CBM senior officers have not responded to emails seeking details of the banks. Similarly, no official announcement granting permission for the five banks has been released.
In the meantime, banking insiders said the new banks will likely operate as specialised financial institutions targeting lending to sector-specific businesses.
Currently, there are five similar banks in operation, including the Myanmar Micro Finance Bank, Naypitaw Sibin Bank and Construction and Housing Development Bank, which were granted permission to operate in July 2013 under U Thein Sein’s former administration.
The other two sector-specific banks are Shwe Rural and Urban Development Bank which was approved in July 2014 and Ayeyarwaddy Farmers Development Bank, which was approved in November 2015.
Targeted assistance
U San Thein, financial sector development expert at the German Society for International Cooperation (GIZ), reckons the development is positive for the Myanmar economy.
“Raising the number of specialised banks will enable businesses within the different sectors to get more targeted financial assistance than general commercial banks. As such, businesses have a better chance to get loans from the bank to expand,” he said.
“In Myanmar, a country where many businesses are unable to qualify for financial assistance, establishing specialised banks that focus on lending to each specific sector can offer opportunities to many more start-ups and businesses, giving them a chance to expand,” he added.
Not common
However, there are also risks. “Having too many specialised banks is risky if the sector they are operating in faces a downturn.
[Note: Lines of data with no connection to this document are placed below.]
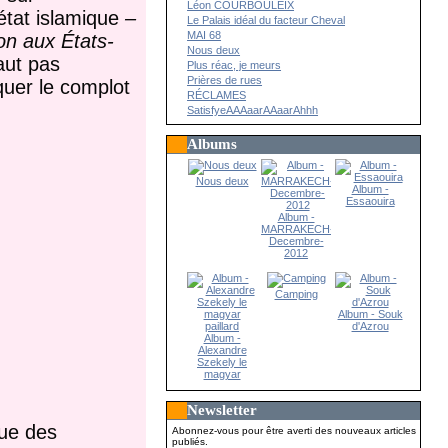
Léon COURBOULEIX
tat islamique
–
Le Palais idéal du facteur Cheval
MAI 68
on aux États-
Nous deux
faut pas
Plus réac, je meurs
Prières de rues
uer le complot
RÉCLAMES
SatisfyeAAAaarAAaarAhhh
Albums
Nous deux
Album -
Essaouira
Album -
MARRAKECH-
Decembre-
2012
Camping
Album - Souk
d'Azrou
Album -
Alexandre
Szekely le
magyar
paillard
Newsletter
que des
Abonnez-vous pour être averti des nouveaux articles
publiés.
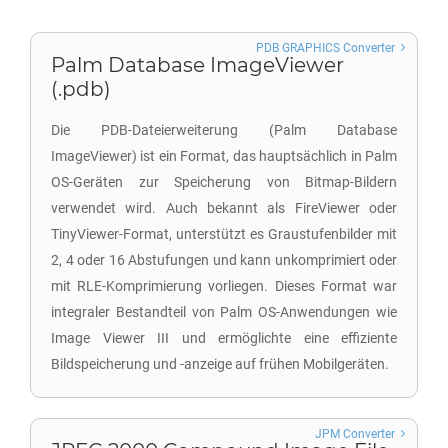
PDB GRAPHICS Converter
Palm Database ImageViewer
(.pdb)
Die PDB-Dateierweiterung (Palm Database
ImageViewer) ist ein Format, das hauptsächlich in Palm
OS-Geräten zur Speicherung von Bitmap-Bildern
verwendet wird. Auch bekannt als FireViewer oder
TinyViewer-Format, unterstützt es Graustufenbilder mit
2, 4 oder 16 Abstufungen und kann unkomprimiert oder
mit RLE-Komprimierung vorliegen. Dieses Format war
integraler Bestandteil von Palm OS-Anwendungen wie
Image Viewer III und ermöglichte eine effiziente
Bildspeicherung und -anzeige auf frühen Mobilgeräten.
JPM Converter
So, such banks must have good risk management procedures in place,” U San Thein said.
In fact, the setting up of specialised banks outside of Myanmar is not at all common. “In foreign countries, providing banking services for each sector is a rarity,” said U Than Lwin, former deputy chair of the CBM and senior consultant at Kanbawza Bank.
The way he sees it, “Instead of targeting the sectors, it would be better for there to be banks targeting the regions. For example in Shan State, there should be a Shan State development bank. This way, the banks can focus on lending effectively to businesses in each region,” he said.
The CBM should also systematically monitor the specialised banks so that they don’t give out additional financial assistance to those with connections to their financiers. “Specialised banks are established by groups and members from respective businesses. Therefore, if a bank gives out most of the financial aid to its related parties, it defeats the purpose,” U Than Lwin said.
Existing CBM policies and directives state that in order to start a bank, initial capital reserves should stand at K20 billion. Currently, 24 commercial banks and 5 specialised banks have received approval to operate in Myanmar.